前に吉澤と来たときに通された一番奥の応接のドアの前で深呼吸をして、
体当たりするようにドアを開ける石川。

ガチャ!!!

血だらけのハサミ
倒れている柴田
月さえも見えない静かな夜
204 名前:reason 投稿日:2011/08/29(月) 17:40
205 名前:reason 投稿日:2011/08/29(月) 17:40
「・・・っ!!」
口を手で覆う石川。体を動かそうにも動かない。
柴田へ足を進めることができない。
「いーしーかわさーーん」
部屋の外から聞こえる吉澤の声。
部屋にいたくない気持ちから入ってきたよりも勢いよく
部屋の外に出ると、横の部屋からちょいちょいと手招きしている吉澤。
「・・・しばちゃんが!!」
「うん。

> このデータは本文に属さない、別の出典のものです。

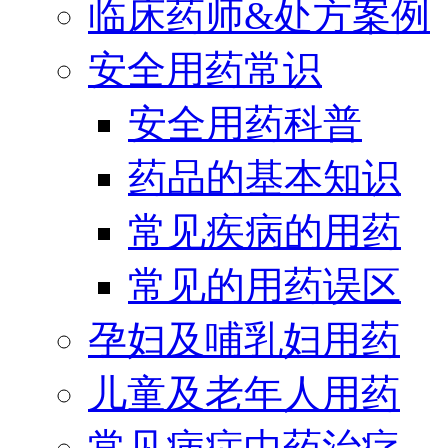
临床药师&处方案例
安全用药常识
安全用药科普
药品的基本知识
常见疾病的用药
常见的用药误区
孕妇及哺乳妇用药
儿童及老年人用药
常见病症中药治疗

これ」
小さな小瓶を手渡してくる吉澤。
「そんな場合じゃないの!!!」
「アスピリンだってさ」
吉澤は、小瓶を石川に押し付け、顎で室内を指す。
石川がゆっくりと小瓶から室内に目を移す。

口から血を流し、頬、顎には大量の唾液。
辻希美は床の上で冷たくなっていた。
206 名前:reason 投稿日:2011/08/29(月) 17:40
「アスピリンってさ〜、鎮痛剤とかに使われてるけど興奮作用もあるんだよねぇ」
髪をかきあげながら、冷たくなった辻へ視線を送る吉澤。
「ののちゃんが柴ちゃんを殺したって言いたいの!?」
吉澤の両腕をつかみ、追い詰められた表情の石川。
吉澤はやんわりと腕を離し、ゆっくりと微笑む。

「・・もうなんで…こんなことって・・・」
石川は泣いているのか肩が小さく震えていた。
「いしかーさん、本当の闇はこんなもんじゃないよ」
バっと顔をあげると、ニヤニヤと笑っている吉澤。
「泣くのはまだ早い」
全身に震えが走る石川。

辻の遺体の近くにしゃがみこむ吉澤。
愛おしいそうに辻の顔、首、鎖骨を撫で上げる。

「な、何を・・・」
「いっぱい濡れてるなぁって思って」
ほらと辻の顔を指差す。
よく見れば、唾液が多く流れている口元。
涙かもしれない…と辻の最期を思い、石川は下唇を噛み締めた。
207 名前:reason 投稿日:2011/08/29(月) 17:40
「どう判断する?聡明な石川さんだったら」
吉澤はよいっしょと口に出し、ゆっくりと立ち上がる。
見上げる目線。
石川は、深く深呼吸をする。
「大量の薬物服用による事故死。」
その回答に吉澤はにっこりと笑う。
「アスピリン乱用より、柴ちゃんを殺害。その後、大量摂取?」
クスクスと笑いを殺したように話す吉澤。
「なに?」
「さらに興奮したくて飲んだってことかな。辻ちゃんは。」
石川は、吉澤の話を睨むように聞く。
「石川さんは、保母さんに転職した方がいいんじゃないかな?」
「なっ!」
前髪をかきあげる吉澤は、ドアを振り返り
石川の反論を聞かずに話を続ける。
208 名前:reason 投稿日:2011/08/29(月) 17:41
「なぁ?柴田。」
209 名前:reason 投稿日:2011/08/29(月) 17:41
ラブレターを書きました。
気づいてほしくて、紙に想いを綴ったのです。
ラブレターを書きました。
だけど、気づいてはもらえませんでした。
許せない
 許せない
  許せない

またラブレターを書きます。
210 名前:reason 投稿日:2011/08/29(月) 17:41



211 名前:reason 投稿日:2011/08/29(月) 17:41



212 名前:reason 投稿日:2011/08/29(月) 17:41



213 名前:extra 投稿日:2011/08/29(月) 17:43
>>199
ありがとうございます。
もう駄文すぎて嫌になりますがマイペースに更新していきます。

>>200
どんな役目をもたそうか最後まで悩んだ一人です。
なかなかひどい役目ですがw
214 名前:名無飼育さん 投稿日:2011/09/01(木) 22:46
マイペース上等、更新楽しみにしてます。
215 名前:名無飼育さん 投稿日:2013/10/29(火) 20:41
ひたすら待っております。
216 名前:名無飼育さん 投稿日:2014/04/23(水) 14:14
続き、読みたいです。ずっと待ってます。